(Saved data entries)
# # # #
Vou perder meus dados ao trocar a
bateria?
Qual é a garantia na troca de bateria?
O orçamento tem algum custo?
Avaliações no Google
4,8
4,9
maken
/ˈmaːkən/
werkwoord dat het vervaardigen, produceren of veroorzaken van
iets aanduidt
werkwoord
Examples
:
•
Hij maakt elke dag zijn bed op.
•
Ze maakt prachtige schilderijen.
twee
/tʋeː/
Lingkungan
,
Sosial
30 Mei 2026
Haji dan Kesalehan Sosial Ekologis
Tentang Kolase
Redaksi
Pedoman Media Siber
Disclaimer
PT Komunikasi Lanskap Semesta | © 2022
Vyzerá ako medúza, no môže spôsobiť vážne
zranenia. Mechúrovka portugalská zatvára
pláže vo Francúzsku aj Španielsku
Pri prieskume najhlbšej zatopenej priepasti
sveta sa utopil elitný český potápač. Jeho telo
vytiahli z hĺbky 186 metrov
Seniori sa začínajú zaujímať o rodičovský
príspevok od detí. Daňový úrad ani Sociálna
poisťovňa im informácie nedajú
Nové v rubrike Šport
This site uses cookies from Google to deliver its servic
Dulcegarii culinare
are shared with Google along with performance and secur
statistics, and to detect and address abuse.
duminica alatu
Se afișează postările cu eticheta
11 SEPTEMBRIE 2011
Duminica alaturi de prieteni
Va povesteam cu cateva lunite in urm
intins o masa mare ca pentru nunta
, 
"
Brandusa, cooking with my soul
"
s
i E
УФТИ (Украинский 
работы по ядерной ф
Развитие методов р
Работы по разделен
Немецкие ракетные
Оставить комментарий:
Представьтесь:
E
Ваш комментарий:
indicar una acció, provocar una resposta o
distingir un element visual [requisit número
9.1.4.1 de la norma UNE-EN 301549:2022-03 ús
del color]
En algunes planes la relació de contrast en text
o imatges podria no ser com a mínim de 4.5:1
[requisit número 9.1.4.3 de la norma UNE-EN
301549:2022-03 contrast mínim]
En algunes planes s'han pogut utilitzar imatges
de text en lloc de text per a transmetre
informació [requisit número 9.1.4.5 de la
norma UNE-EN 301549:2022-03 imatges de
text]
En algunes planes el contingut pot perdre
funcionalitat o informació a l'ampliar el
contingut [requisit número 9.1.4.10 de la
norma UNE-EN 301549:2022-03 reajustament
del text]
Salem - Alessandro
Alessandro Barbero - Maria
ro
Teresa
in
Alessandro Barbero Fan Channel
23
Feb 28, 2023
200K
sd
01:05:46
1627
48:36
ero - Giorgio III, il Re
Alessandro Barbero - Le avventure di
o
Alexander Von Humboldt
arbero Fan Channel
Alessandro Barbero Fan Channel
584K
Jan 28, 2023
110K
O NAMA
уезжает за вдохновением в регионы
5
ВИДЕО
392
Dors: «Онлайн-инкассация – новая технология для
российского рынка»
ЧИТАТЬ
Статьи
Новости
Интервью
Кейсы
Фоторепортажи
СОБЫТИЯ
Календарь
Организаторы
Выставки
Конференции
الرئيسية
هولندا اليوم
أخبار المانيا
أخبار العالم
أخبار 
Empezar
# # # #
» **What the task requires**
Only the line containing "Конференции" and the lines after it, up to and including the last line of the data, should appear in the answer, exactly as written.

» **Solution below**
Конференции
الرئيسية
هولندا اليوم
أخبار المانيا
أخبار العالم
أخبار 
Empezar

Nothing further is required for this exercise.